Por Janice Kiss | De São Paulo

O pulgão-do-milho (Rhopalosiphum maidis), um inseto que suga a seiva da planta e deixa as espigas mal formadas, nunca representou uma ameaça para os agricultores de Jataí (GO), um dos maiores polos de produção de milho safrinha do país. Mas, em abril, a praga deu mostras do seu perigo quando esteve prestes a infectar boa parte dos 150 mil hectares da safra 2011/12 na região. “Foi um susto daqueles”, relembra Luiz Batista, engenheiro agrônomo da Pioneer.

O estrago só foi evitado – não chegou a comprometer 10% do plantio cuja colheita foi encerrada neste mês – porque os agricultores receberam o alerta, da própria empresa e de associações de produtores, de que deveriam pulverizar suas plantações em plena fase de florescimento, com a aplicação de inseticida ao custo de R$ 40 por hectare. “Só ela daria um fim no estrago que estava por vir”, comenta o agrônomo.

O susto dos produtores de Jataí foi do tamanho da adoção do milho transgênico Bt, que nesta safra alcançou 85% das lavouras, e tende a chegar a sua totalidade no ano que vem. O grão é resistente à lagarta-do-cartucho (Spodoptera frugiperda), principal praga que atacava as culturas convencionais e já chegou a causar prejuízos no passado de US$ 400 milhões por ano, segundo a Embrapa Milho e Sorgo (MG).

“A tecnologia permitiu que o produtor suspendesse a aplicação de inseticida para combater a lagarta – de três a quatro pulverizações quando o plantio era convencional”, explica Batista. Mas o pulgão, considerado uma praga secundária, tirou proveito da ausência do produto. “Por sorte, uma única aplicação foi o suficiente para manter a plantação ilesa”, informa o agrônomo. De acordo com ele, esta será a recomendação a partir de agora.

A apreensão dos produtores de Goiás é mais um dos casos que põem a reputação da transgenia em dúvida, com a indagação de como uma tecnologia de ponta, que consumiu anos de pesquisa e centenas de milhões de dólares, pode ser suscetível a pragas secundárias como o pulgão-do-milho. Na avaliação de Luiz Batista, os produtores sentiram segurança em demasia com as vantagens propaladas. “Eles deixaram de levar em conta que a agricultura não é uma ciência exata”, observa.

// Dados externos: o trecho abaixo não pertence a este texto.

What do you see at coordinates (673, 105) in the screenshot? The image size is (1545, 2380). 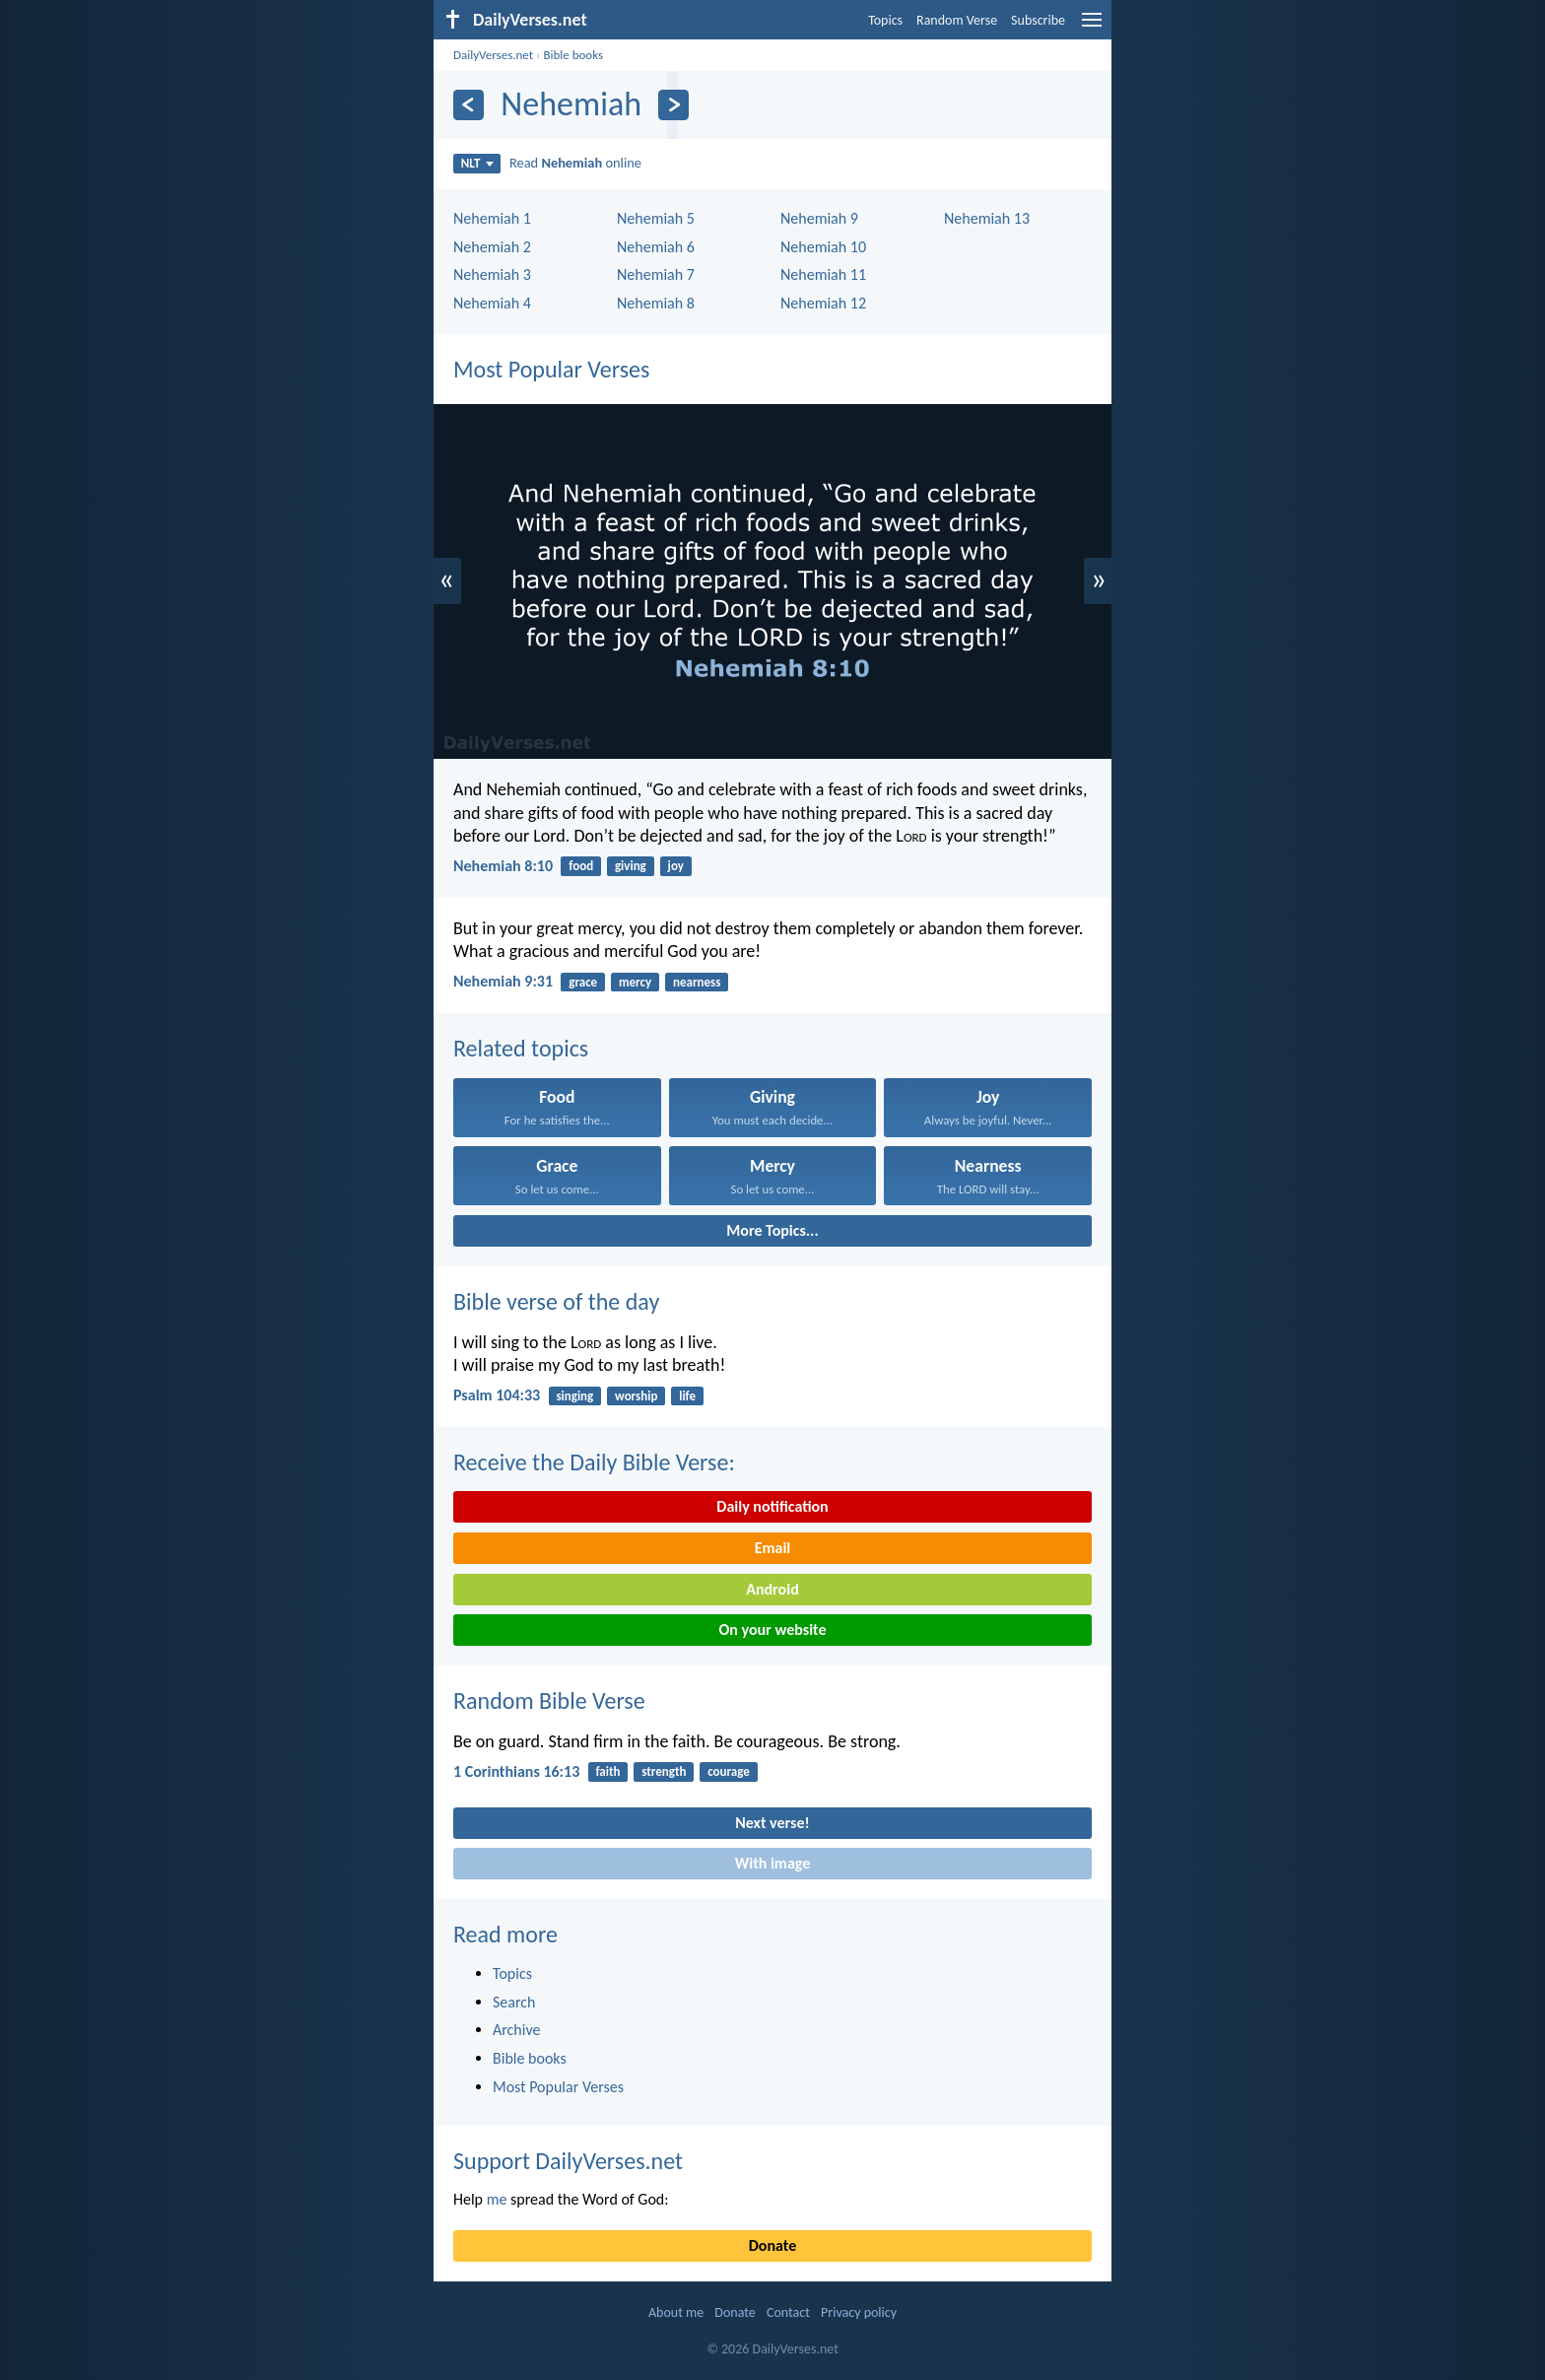 I see `[Next]` at bounding box center [673, 105].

Produtor em Ponta Grossa (PR) e gerente-geral da Fundação ABC, instituição de pesquisa formada pelas Cooperativas paranaenses Agro-Pecuária Capal (Arapoti), Batavo e Castrolanda, Eltje Loman compartilha da opinião do agrônomo. “Quando os transgênicos surgiram, muitos produtores acharam que a agricultura seria simplificada”, comenta.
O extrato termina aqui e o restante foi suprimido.